● **Task prompt**: Read the data, and whenever a line holds the word "Simulation", report that line.
____________
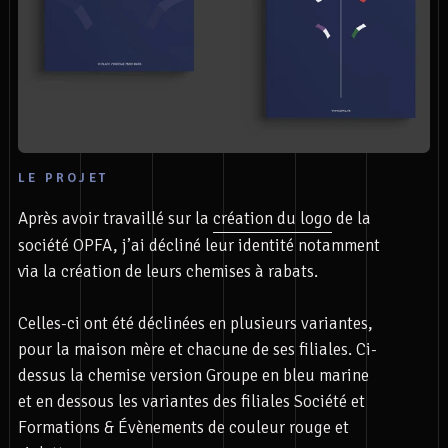
LE PROJET
Après avoir travaillé sur la
création du logo
de la
société OPFA, j’ai décliné leur identité notamment
via la création de leurs chemises à rabats.
Celles-ci ont été déclinées en plusieurs variantes,
pour la maison mère et chacune de ses filiales. Ci-
dessus la chemise version Groupe en bleu marine
et en dessous les variantes des filiales Société et
Formations & Évènements de couleur rouge et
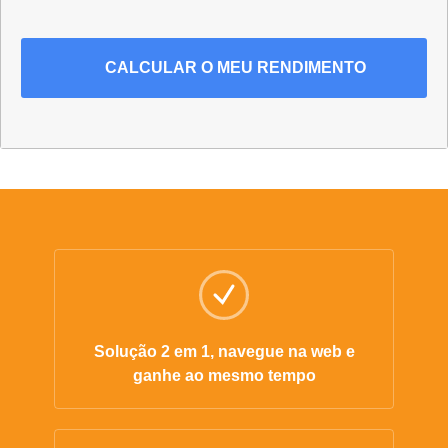
CALCULAR
O MEU RENDIMENTO
Solução 2 em 1, navegue na web e
ganhe ao mesmo tempo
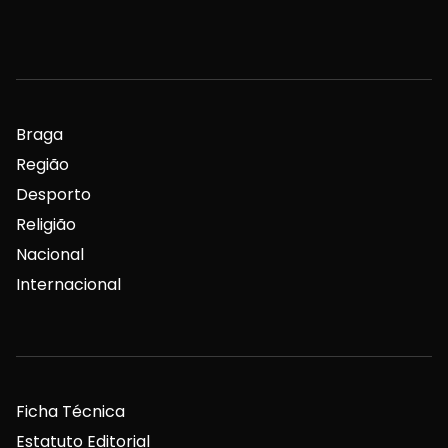
Braga
Região
Desporto
Religião
Nacional
Internacional
Ficha Técnica
Estatuto Editorial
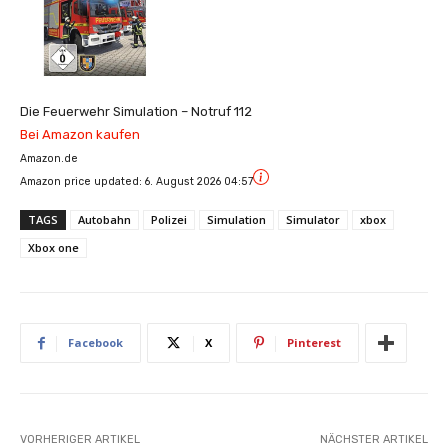
Die Feuerwehr Simulation – Notruf 112
Bei Amazon kaufen
Amazon.de
Amazon price updated:
6. August 2026 04:57
TAGS
Autobahn
Polizei
Simulation
Simulator
xbox
Xbox one
Facebook
X
Pinterest
VORHERIGER ARTIKEL
NÄCHSTER ARTIKEL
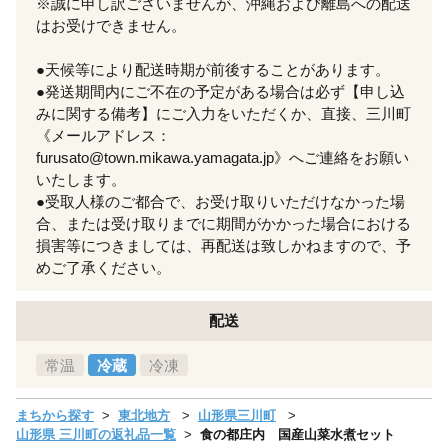
※誠に申し訳ございませんが、沖縄および離島への配送
はお受けできません。
●天候等により配送時期が前後することがあります。
●発送期間内にご不在の予定がある場合は必ず【申し込
みに関する備考】にご入力をいただくか、直接、三川町
《メールアドレス：
furusato@town.mikawa.yamagata.jp》へご連絡をお願い
いたします。
●受取人様のご都合で、お受け取りいただけなかった場
合、または受け取りまでに期間がかかった場合における
損害等につきましては、再配送は致しかねますので、予
めご了承ください。
配送
常温
冷蔵
冷凍
まちから探す
東北地方
山形県三川町
山形県 三川町の返礼品一覧
食の都庄内 国産山菜水煮セット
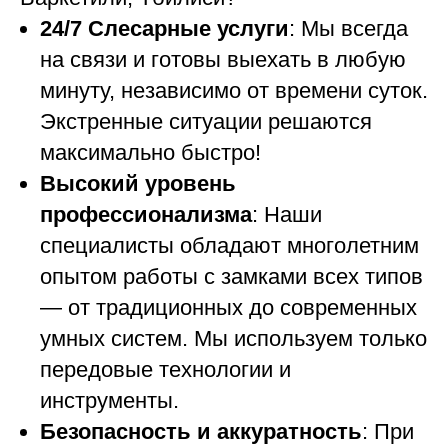
24/7 Слесарные услуги
: Мы всегда
на связи и готовы выехать в любую
минуту, независимо от времени суток.
Экстренные ситуации решаются
максимально быстро!
Высокий уровень
профессионализма
: Наши
специалисты обладают многолетним
опытом работы с замками всех типов
— от традиционных до современных
умных систем. Мы используем только
передовые технологии и
инструменты.
Безопасность и аккуратность
: При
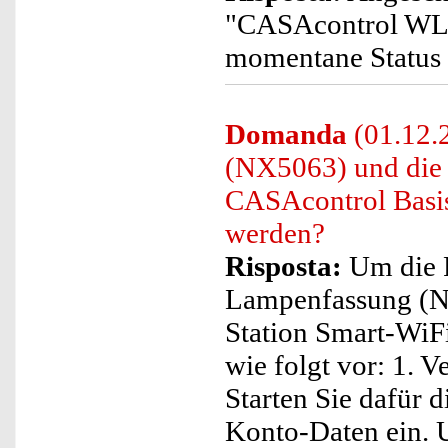
"CASAcontrol WLAN
momentane Status w
Domanda
(01.12.
(NX5063) und die
CASAcontrol Basi
werden?
Risposta:
Um die 
Lampenfassung (N
Station Smart-WiFi
wie folgt vor: 1. V
Starten Sie dafür 
Konto-Daten ein. 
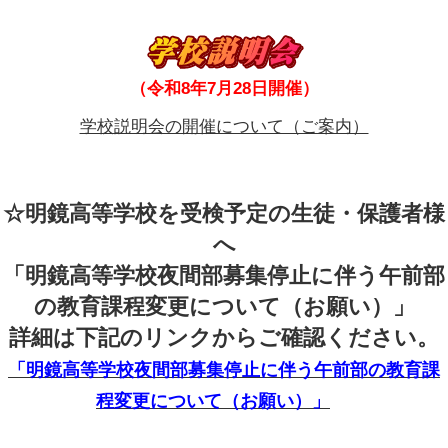
（令和8年7月28日開催）
学校説明会の開催について（ご案内）
☆明鏡高等学校を受検予定の生徒・保護者様
へ
「明鏡高等学校夜間部募集停止に伴う午前部
の教育課程変更について（お願い）」
詳細は下記のリンクからご確認ください。
「明鏡高等学校夜間部募集停止に伴う午前部の教育課
程変更について（お願い）」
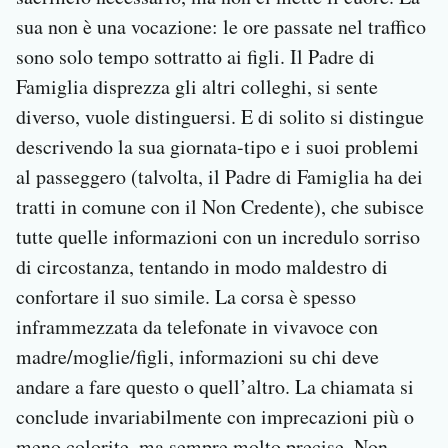
sua non è una vocazione: le ore passate nel traffico
sono solo tempo sottratto ai figli. Il Padre di
Famiglia disprezza gli altri colleghi, si sente
diverso, vuole distinguersi. E di solito si distingue
descrivendo la sua giornata-tipo e i suoi problemi
al passeggero (talvolta, il Padre di Famiglia ha dei
tratti in comune con il Non Credente), che subisce
tutte quelle informazioni con un incredulo sorriso
di circostanza, tentando in modo maldestro di
confortare il suo simile. La corsa è spesso
inframmezzata da telefonate in vivavoce con
madre/moglie/figli, informazioni su chi deve
andare a fare questo o quell’altro. La chiamata si
conclude invariabilmente con imprecazioni più o
meno colorite, ma sempre molto precise. Non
____________
● **Output of the task**:
Die Feuerwehr Simulation – Notruf 112
Simulation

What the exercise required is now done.